Search the entries below for the string "những" and give the number of lines that hold it, nothing else.

- - - -

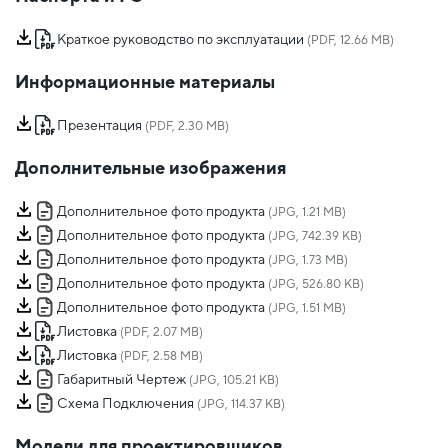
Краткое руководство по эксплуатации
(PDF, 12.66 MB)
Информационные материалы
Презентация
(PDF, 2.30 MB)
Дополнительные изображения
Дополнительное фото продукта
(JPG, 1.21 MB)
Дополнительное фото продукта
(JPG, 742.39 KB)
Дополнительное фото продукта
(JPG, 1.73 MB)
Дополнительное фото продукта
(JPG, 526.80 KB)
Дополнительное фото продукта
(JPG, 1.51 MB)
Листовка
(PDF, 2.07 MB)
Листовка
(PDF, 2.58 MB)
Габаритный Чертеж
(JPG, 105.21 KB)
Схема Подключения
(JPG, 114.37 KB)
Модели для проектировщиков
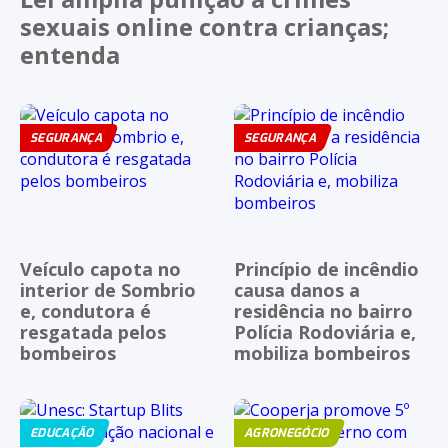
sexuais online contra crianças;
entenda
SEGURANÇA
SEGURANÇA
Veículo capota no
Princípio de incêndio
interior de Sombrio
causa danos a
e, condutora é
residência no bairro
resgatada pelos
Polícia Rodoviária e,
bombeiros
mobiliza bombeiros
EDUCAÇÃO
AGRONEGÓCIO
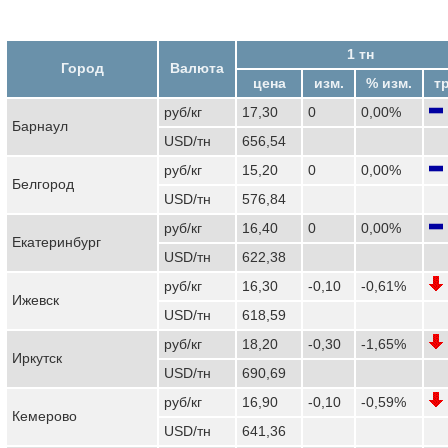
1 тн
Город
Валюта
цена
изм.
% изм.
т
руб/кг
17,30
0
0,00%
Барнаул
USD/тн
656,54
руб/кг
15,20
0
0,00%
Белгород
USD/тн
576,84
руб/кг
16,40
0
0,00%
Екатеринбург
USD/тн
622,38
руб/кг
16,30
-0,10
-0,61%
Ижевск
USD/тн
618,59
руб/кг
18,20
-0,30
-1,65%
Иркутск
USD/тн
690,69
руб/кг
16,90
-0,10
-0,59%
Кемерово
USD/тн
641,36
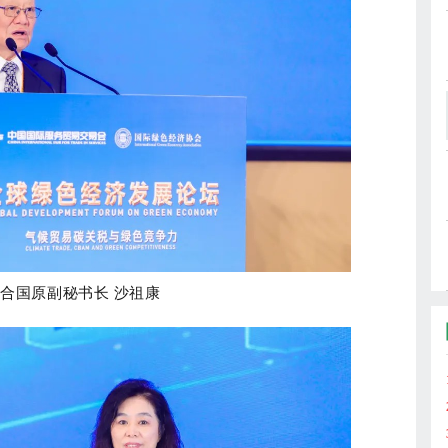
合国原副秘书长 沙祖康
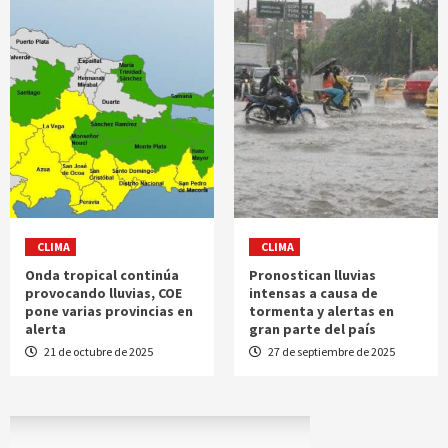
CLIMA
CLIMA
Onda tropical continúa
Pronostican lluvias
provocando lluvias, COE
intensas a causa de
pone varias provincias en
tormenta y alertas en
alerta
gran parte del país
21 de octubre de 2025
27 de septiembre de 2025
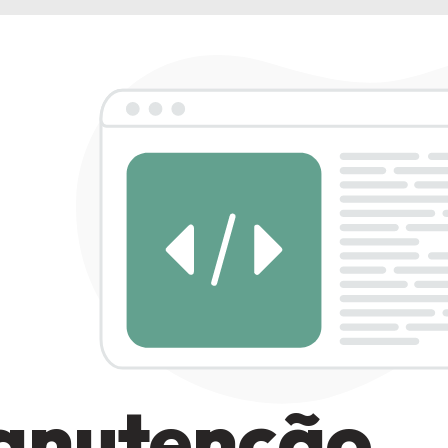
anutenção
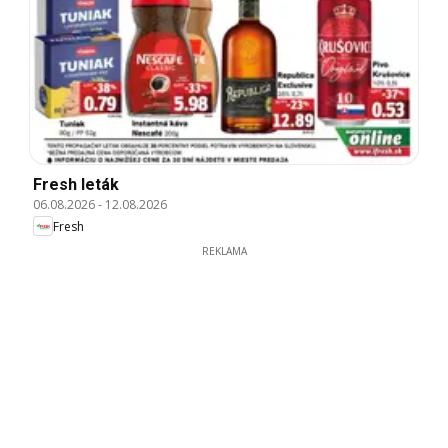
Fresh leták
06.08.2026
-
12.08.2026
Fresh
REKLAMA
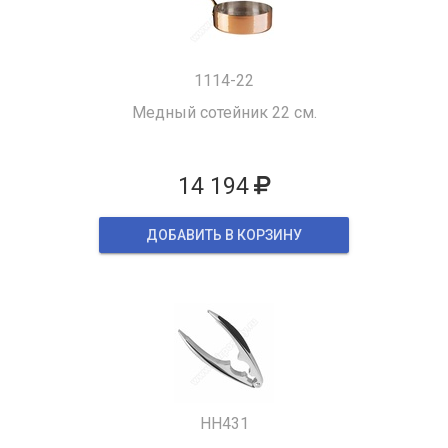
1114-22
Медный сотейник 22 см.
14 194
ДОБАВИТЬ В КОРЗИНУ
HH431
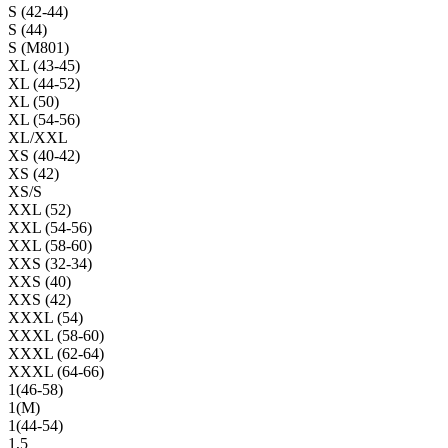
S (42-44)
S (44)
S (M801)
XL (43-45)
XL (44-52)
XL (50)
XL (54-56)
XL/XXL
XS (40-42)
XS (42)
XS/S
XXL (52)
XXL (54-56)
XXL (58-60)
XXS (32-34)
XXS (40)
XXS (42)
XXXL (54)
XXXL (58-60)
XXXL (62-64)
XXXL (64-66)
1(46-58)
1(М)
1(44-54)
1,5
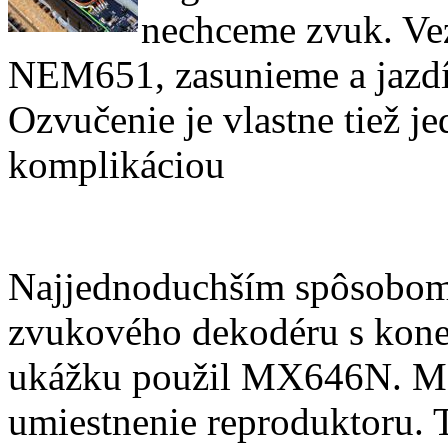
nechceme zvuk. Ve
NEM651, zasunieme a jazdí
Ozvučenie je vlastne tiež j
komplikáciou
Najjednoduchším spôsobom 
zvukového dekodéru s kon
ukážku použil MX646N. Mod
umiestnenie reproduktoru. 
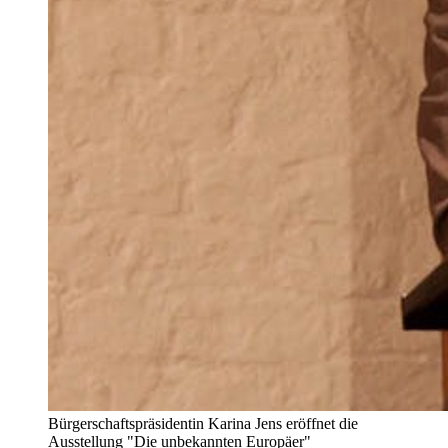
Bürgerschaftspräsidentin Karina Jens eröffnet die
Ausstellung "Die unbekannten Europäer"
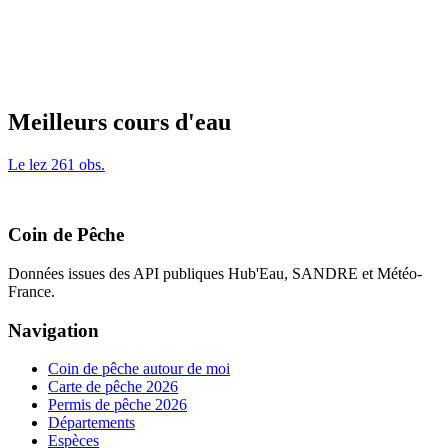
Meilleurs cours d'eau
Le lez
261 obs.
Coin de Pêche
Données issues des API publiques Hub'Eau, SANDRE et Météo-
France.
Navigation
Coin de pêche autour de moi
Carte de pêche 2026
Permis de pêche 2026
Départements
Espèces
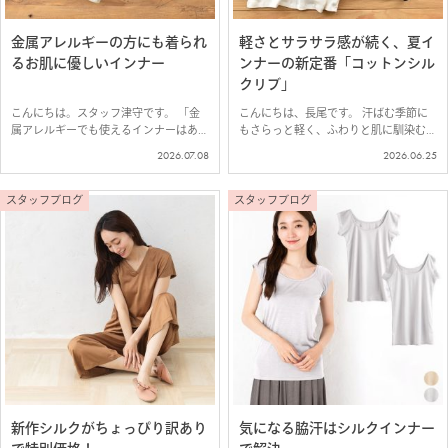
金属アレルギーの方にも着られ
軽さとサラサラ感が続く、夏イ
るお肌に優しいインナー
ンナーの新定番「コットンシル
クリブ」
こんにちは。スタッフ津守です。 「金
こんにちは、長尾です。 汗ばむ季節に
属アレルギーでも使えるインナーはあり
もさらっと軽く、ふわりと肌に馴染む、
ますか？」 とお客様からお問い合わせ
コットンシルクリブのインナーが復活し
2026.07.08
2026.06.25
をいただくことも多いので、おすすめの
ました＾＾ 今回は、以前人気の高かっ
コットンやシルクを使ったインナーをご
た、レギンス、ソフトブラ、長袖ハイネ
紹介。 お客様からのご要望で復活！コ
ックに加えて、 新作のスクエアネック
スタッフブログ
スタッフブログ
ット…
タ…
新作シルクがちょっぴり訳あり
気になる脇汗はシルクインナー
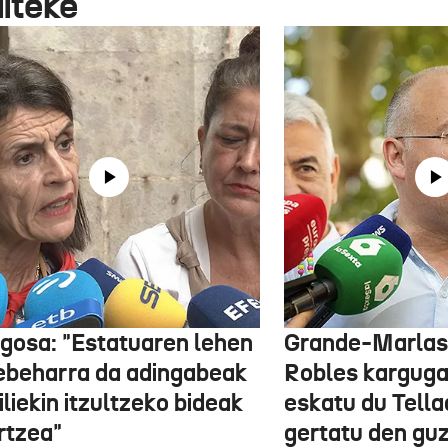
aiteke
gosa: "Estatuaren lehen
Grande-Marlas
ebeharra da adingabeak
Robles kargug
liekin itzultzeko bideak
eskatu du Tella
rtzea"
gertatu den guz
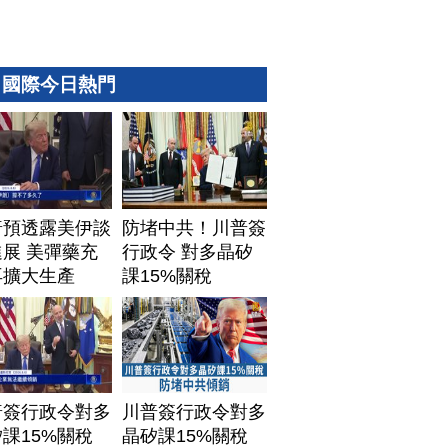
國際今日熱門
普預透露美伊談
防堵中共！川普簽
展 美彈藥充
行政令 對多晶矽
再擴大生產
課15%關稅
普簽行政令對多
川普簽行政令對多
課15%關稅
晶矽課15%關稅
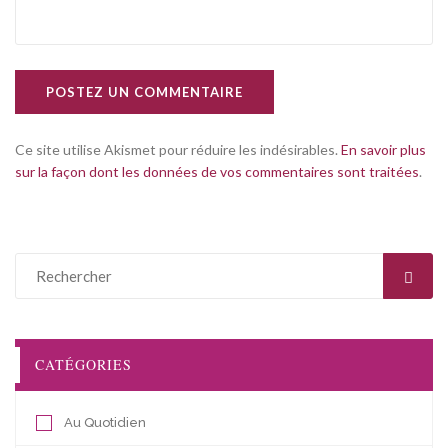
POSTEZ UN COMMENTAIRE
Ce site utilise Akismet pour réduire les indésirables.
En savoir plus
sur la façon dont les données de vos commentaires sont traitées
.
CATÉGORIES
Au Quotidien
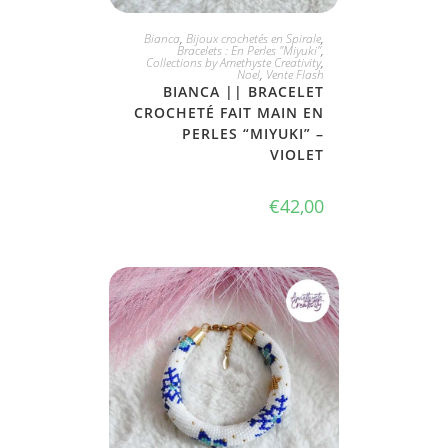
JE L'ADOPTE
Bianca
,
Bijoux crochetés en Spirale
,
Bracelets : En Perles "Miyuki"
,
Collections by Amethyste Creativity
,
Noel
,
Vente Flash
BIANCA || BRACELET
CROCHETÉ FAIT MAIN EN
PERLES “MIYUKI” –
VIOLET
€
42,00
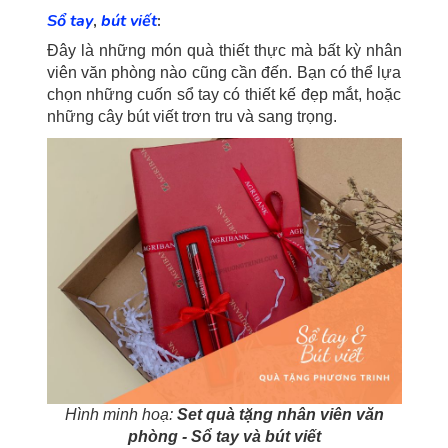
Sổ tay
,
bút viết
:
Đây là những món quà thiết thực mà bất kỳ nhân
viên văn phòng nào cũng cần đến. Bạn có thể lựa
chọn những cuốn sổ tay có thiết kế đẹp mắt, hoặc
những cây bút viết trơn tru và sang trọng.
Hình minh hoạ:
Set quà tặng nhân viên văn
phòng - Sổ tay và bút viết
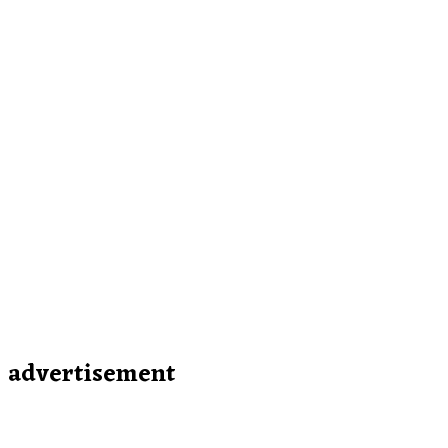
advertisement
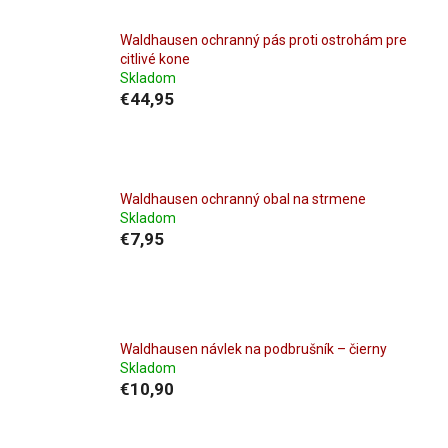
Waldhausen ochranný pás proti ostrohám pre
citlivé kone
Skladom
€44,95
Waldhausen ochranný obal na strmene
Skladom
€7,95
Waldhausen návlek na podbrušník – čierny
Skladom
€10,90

- - - -

Output for this exercise
3